▶ _Problem description_:
Every line that holds the word "Seeler" needs to be copied from the data below.

*** Opening Material provided ***

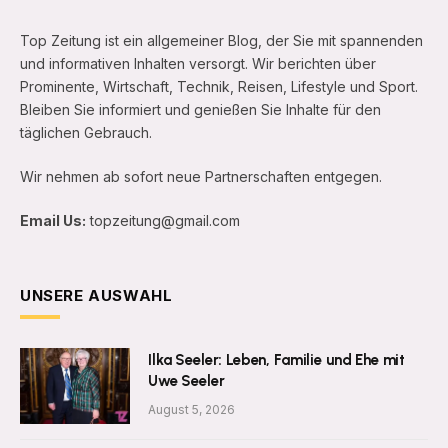
Top Zeitung ist ein allgemeiner Blog, der Sie mit spannenden
und informativen Inhalten versorgt. Wir berichten über
Prominente, Wirtschaft, Technik, Reisen, Lifestyle und Sport.
Bleiben Sie informiert und genießen Sie Inhalte für den
täglichen Gebrauch.
Wir nehmen ab sofort neue Partnerschaften entgegen.
Email Us:
topzeitung@gmail.com
UNSERE AUSWAHL
Ilka Seeler: Leben, Familie und Ehe mit
Uwe Seeler
August 5, 2026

*** Closing Material provided ***

▶ _The completed task_:
Ilka Seeler: Leben, Familie und Ehe mit
Uwe Seeler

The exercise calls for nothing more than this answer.